• [Task to carry out]
Extract the whole listing as it stands. Do not include the pictures.
Segment Open
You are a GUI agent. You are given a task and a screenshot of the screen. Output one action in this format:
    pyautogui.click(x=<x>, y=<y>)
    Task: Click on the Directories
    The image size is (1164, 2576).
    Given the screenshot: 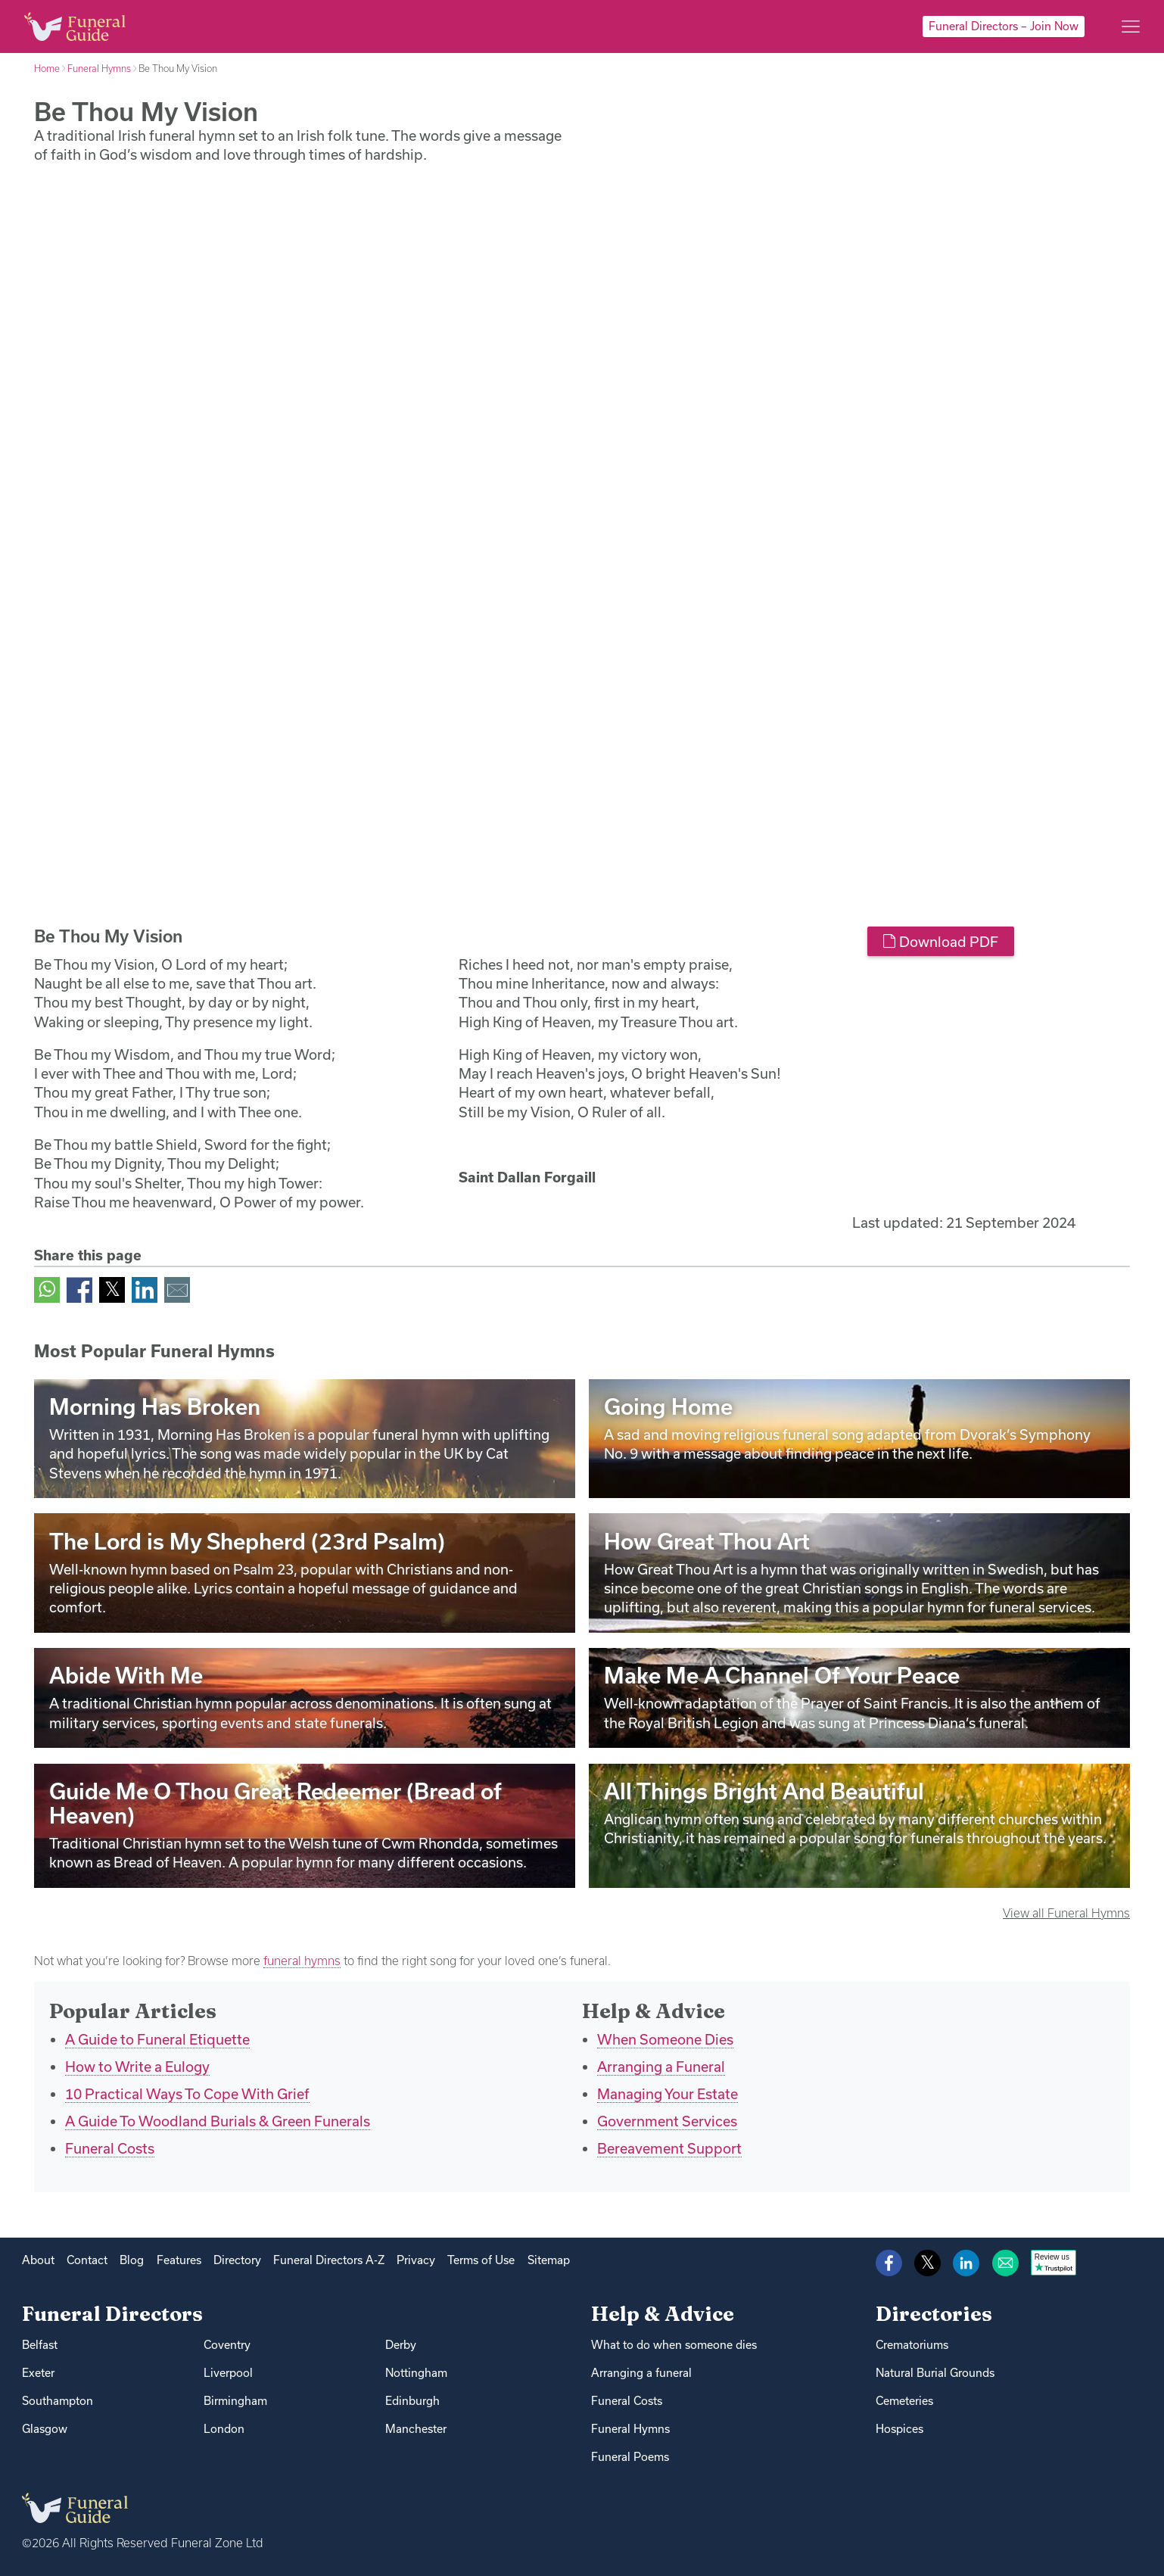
Segment Closed
• [Completed task]
You are a GUI agent. You are given a task and a screenshot of the screen. Output one action in this format:
    pyautogui.click(x=<x>, y=<y>)
    Task: Click on the Directories
    The image size is (1164, 2576).
    Given the screenshot: 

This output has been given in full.